** Task statement **
Report all lines of the records that contain "Index".

(Beginning of Exercise material)

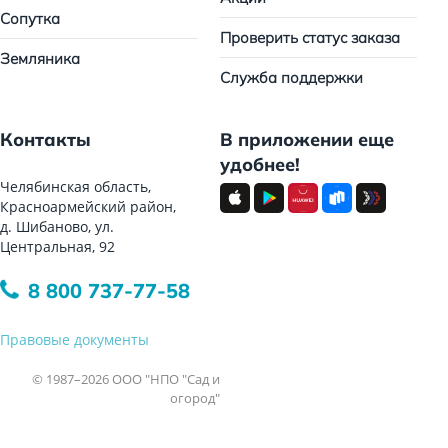
Сопутка
Проверить статус заказа
Земляника
Служба поддержки
Контакты
В приложении еще
удобнее!
Челябинская область,
Красноармейский район,
д. Шибаново, ул.
Центральная, 92
8 800 737-77-58
Правовые документы
© 1987–2026 ООО "НПО "Сад и
огород"
Все права защищены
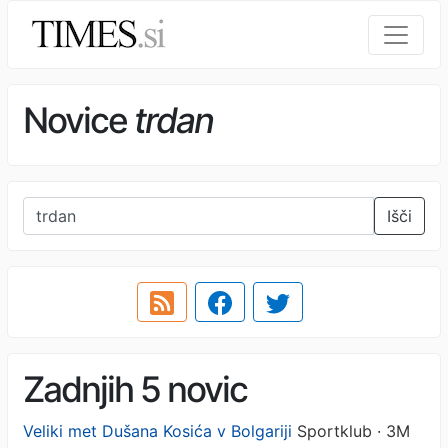
Novice
trdan
Išči
Zadnjih 5 novic
Veliki met Dušana Kosića v Bolgariji
Sportklub · 3M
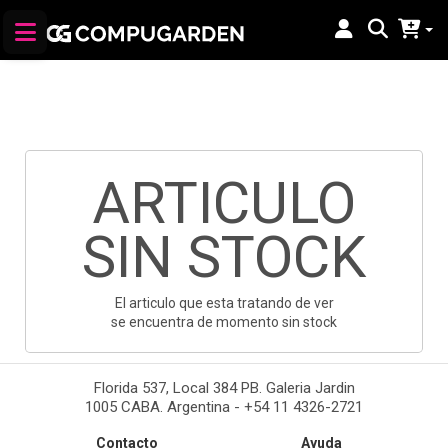
ARTICULO
SIN STOCK
El articulo que esta tratando de ver
se encuentra de momento sin stock
Florida 537, Local 384 PB. Galeria Jardin
1005 CABA. Argentina - +54 11 4326-2721
Contacto
Ayuda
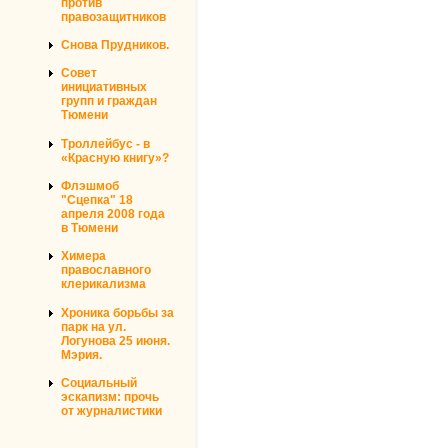
против
правозащитников
Снова Прудников.
Совет
инициативных
групп и граждан
Тюмени
Троллейбус - в
«Красную книгу»?
Флэшмоб
"Сцепка" 18
апреля 2008 года
в Тюмени
Химера
православного
клерикализма
Хроника борьбы за
парк на ул.
Логунова 25 июня.
Мэрия.
Социальный
эскапизм: прочь
от журналистики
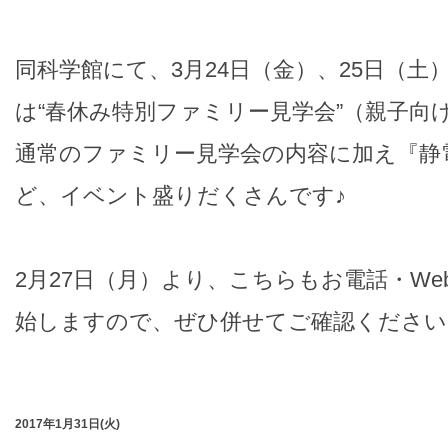
同科学館にて、3月24日（金）、25日（土
は“春休み特別ファミリー見学会”（親子向
通常のファミリー見学会の内容に加え『静
ど、イベント盛りだくさんです♪
2月27日（月）より、こちらもお電話・W
始しますので、ぜひ併せてご確認ください
2017年1月31日(火)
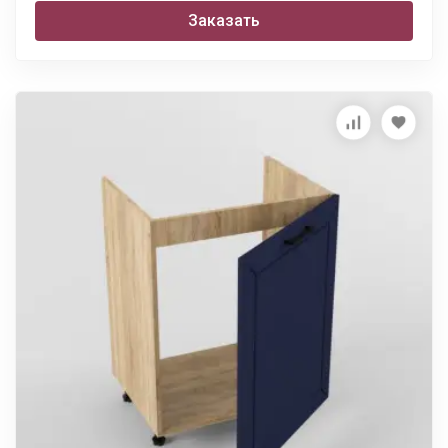
Заказать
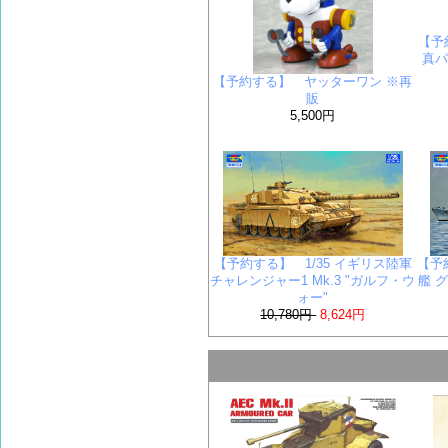
【予
真
【予約する】 ヤッターワン ※再
販
5,500円
【予約する】 1/35 イギリス陸軍
【予
チャレンジャー1 Mk.3 "ガルフ・ウ
艦 
ォー"
10,780円
8,624円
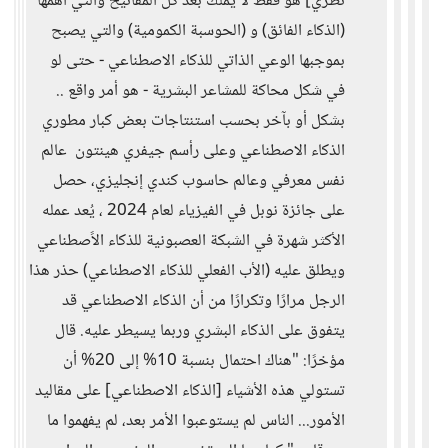
نظري] هو فقط لا يملك بعد كل المفاتيح والتي أهمها
(الذكاء الفائق) و (الحوسبة الكمومية) والتي يصبح
بموجبها الوعي الذاتي للذكاء الاصطناعي - حتى لو
في شكل محاكة للمشاعر البشرية - هو أمر واقع ..
بشكل أو بآخر بحسب استنتاجات بعض كبار مطوري
الذكاء الاصطناعي وعلى رأسم جيفري هينتون ‏ عالم
نفس معرفي وعالم حاسوب كندي إنجليزي، حصل
على جائزة نوبل في الفيزياء لعام 2024 ، يُعد عمله
الأكثر شهرة في الشبكة العصبونية للذكاء الاًصطناعي
ويطلق عليه (الأب الفعلي للذكاء الاصطناعي) حذر هذا
الرجل مرارًا وتكرارًا من أن الذكاء الاصطناعي قد
يتفوق على الذكاء البشري وربما يسيطر عليه. قال
مؤخرًا: "هناك احتمال بنسبة 10% إلى 20% أن
تستولي هذه الأشياء [الذكاء الاصطناعي] على مقاليد
الأمور... الناس لم يستوعبوا الأمر بعد، لم يفهموا ما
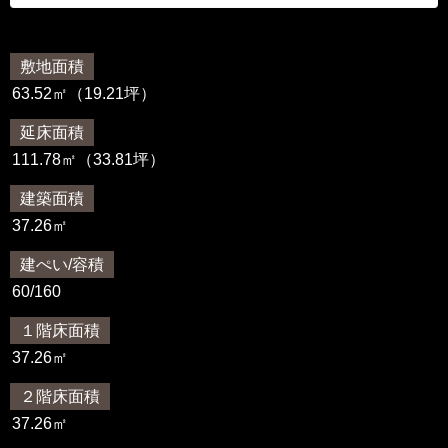
敷地面積
63.52㎡（19.21坪）
延床面積
111.78㎡（33.81坪）
建築面積
37.26㎡
建ぺい/容積
60/160
１階床面積
37.26㎡
２階床面積
37.26㎡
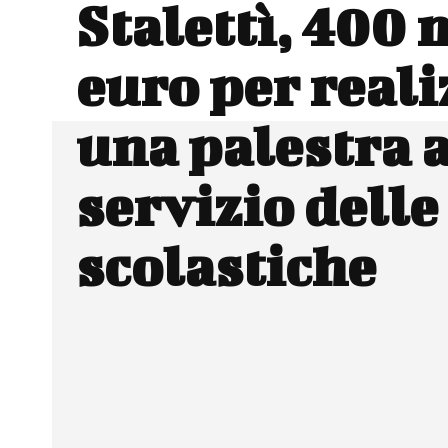
Stalettì, 400 
euro per reali
una palestra 
servizio delle
scolastiche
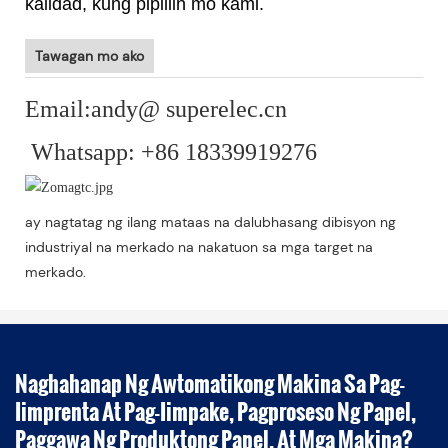
kalidad, kung pipiliin mo kami.
Tawagan mo ako
Email:andy@ superelec.cn
Whatsapp: +86 18339919276
ay nagtatag ng ilang mataas na dalubhasang dibisyon ng
industriyal na merkado na nakatuon sa mga target na
merkado.
Naghahanap Ng Awtomatikong Makina Sa Pag-
Iimprenta At Pag-Iimpake, Pagproseso Ng Papel,
Paggawa Ng Produktong Papel, At Mga Makina?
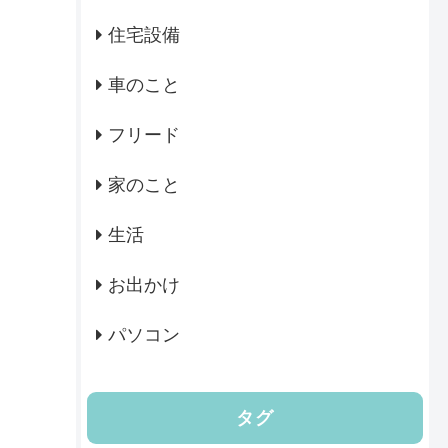
住宅設備
車のこと
フリード
家のこと
生活
お出かけ
パソコン
タグ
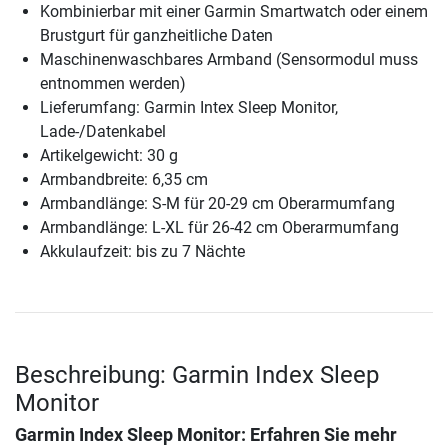
Kombinierbar mit einer Garmin Smartwatch oder einem
Brustgurt für ganzheitliche Daten
Maschinenwaschbares Armband (Sensormodul muss
entnommen werden)
Lieferumfang: Garmin Intex Sleep Monitor,
Lade-/Datenkabel
Artikelgewicht: 30 g
Armbandbreite: 6,35 cm
Armbandlänge: S-M für 20-29 cm Oberarmumfang
Armbandlänge: L-XL für 26-42 cm Oberarmumfang
Akkulaufzeit: bis zu 7 Nächte
Beschreibung: Garmin Index Sleep
Monitor
Garmin Index Sleep Monitor
: Erfahren Sie mehr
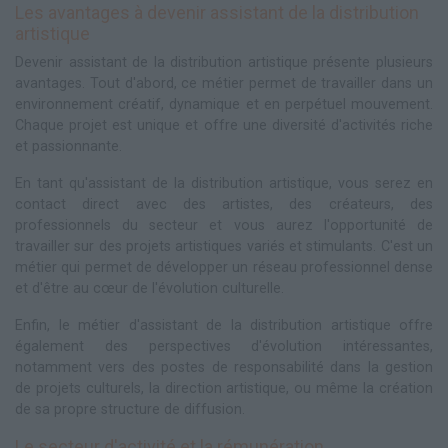
Les avantages à devenir assistant de la distribution
artistique
Devenir assistant de la distribution artistique présente plusieurs
avantages. Tout d'abord, ce métier permet de travailler dans un
environnement créatif, dynamique et en perpétuel mouvement.
Chaque projet est unique et offre une diversité d'activités riche
et passionnante.
En tant qu'assistant de la distribution artistique, vous serez en
contact direct avec des artistes, des créateurs, des
professionnels du secteur et vous aurez l'opportunité de
travailler sur des projets artistiques variés et stimulants. C'est un
métier qui permet de développer un réseau professionnel dense
et d'être au cœur de l'évolution culturelle.
Enfin, le métier d'assistant de la distribution artistique offre
également des perspectives d'évolution intéressantes,
notamment vers des postes de responsabilité dans la gestion
de projets culturels, la direction artistique, ou même la création
de sa propre structure de diffusion.
Le secteur d'activité et la rémunération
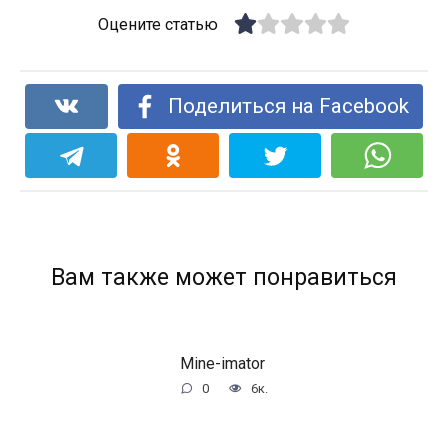
Оцените статью
Поделиться на Facebook
Вам также может понравиться
Mine-imator
0
6к.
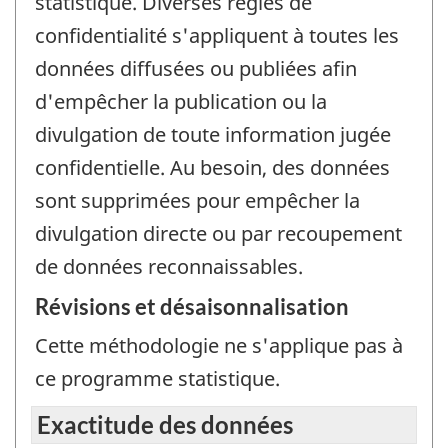
statistique. Diverses règles de
confidentialité s'appliquent à toutes les
données diffusées ou publiées afin
d'empêcher la publication ou la
divulgation de toute information jugée
confidentielle. Au besoin, des données
sont supprimées pour empêcher la
divulgation directe ou par recoupement
de données reconnaissables.
Révisions et désaisonnalisation
Cette méthodologie ne s'applique pas à
ce programme statistique.
Exactitude des données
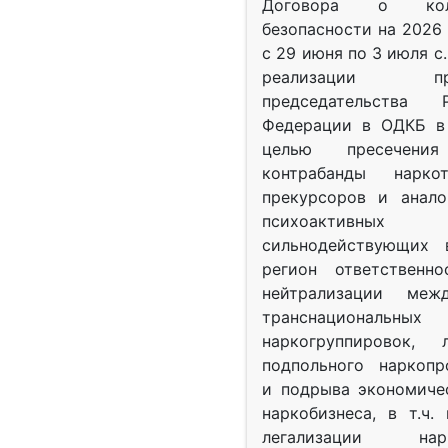
Договора о колл
безопасности на 2026 
с 29 июня по 3 июля с.
реализации при
председательства Р
Федерации в ОДКБ в 
целью пресечения
контрабанды нарко
прекурсоров и анало
психоактив
сильнодействующих 
регион ответственн
нейтрализации межд
транснациональных
наркогруппировок, 
подпольного наркопр
и подрыва экономиче
наркобизнеса, в т.ч.
легализации нарк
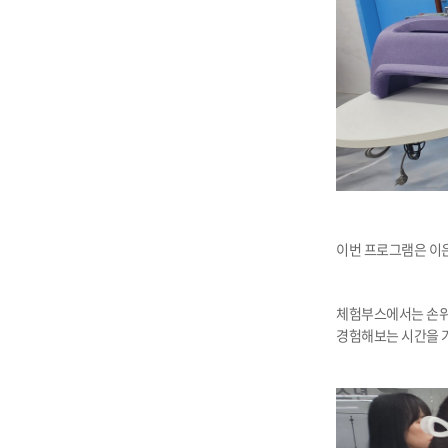
이번 프로그램은 이
체험부스에서는 손위생
경험해보는 시간을 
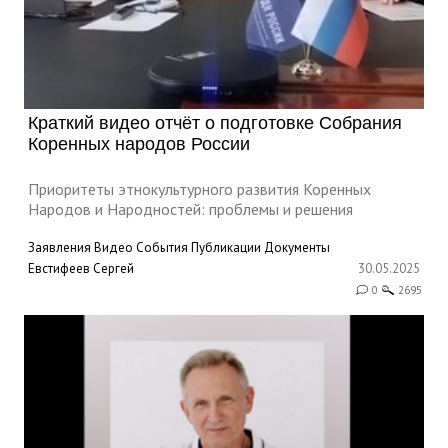
Краткий видео отчёт о подготовке Собрания
Коренных народов России
Приоритеты этнокультурного развития Коренных
Народов и Народностей: проблемы и решения
Заявления
Видео
События
Публикации
Документы
Евстифеев Сергей
30.05.2025
0
2695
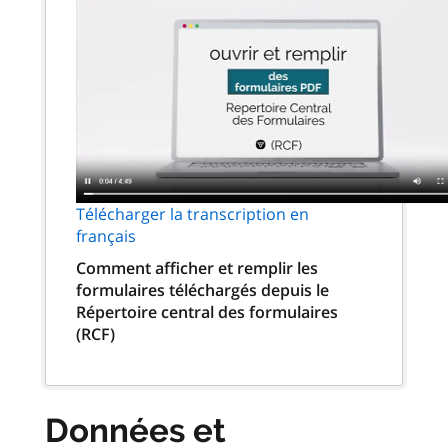
Télécharger la transcription en
français
Comment afficher et remplir les
formulaires téléchargés depuis le
Répertoire central des formulaires
(RCF)
Données et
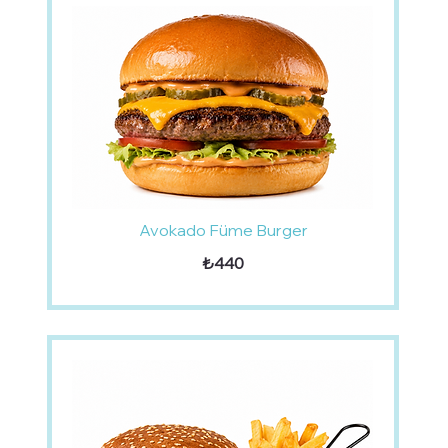
Avokado Füme Burger
₺440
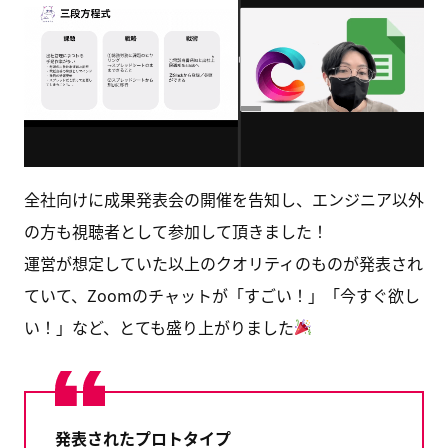
全社向けに成果発表会の開催を告知し、エンジニア以外
の方も視聴者として参加して頂きました！
運営が想定していた以上のクオリティのものが発表され
ていて、Zoomのチャットが「すごい！」「今すぐ欲し
い！」など、とても盛り上がりました
発表されたプロトタイプ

(End of Exercise material)

** Exercise output **
Beschreibung: Garmin Index Sleep
Garmin Index Sleep Monitor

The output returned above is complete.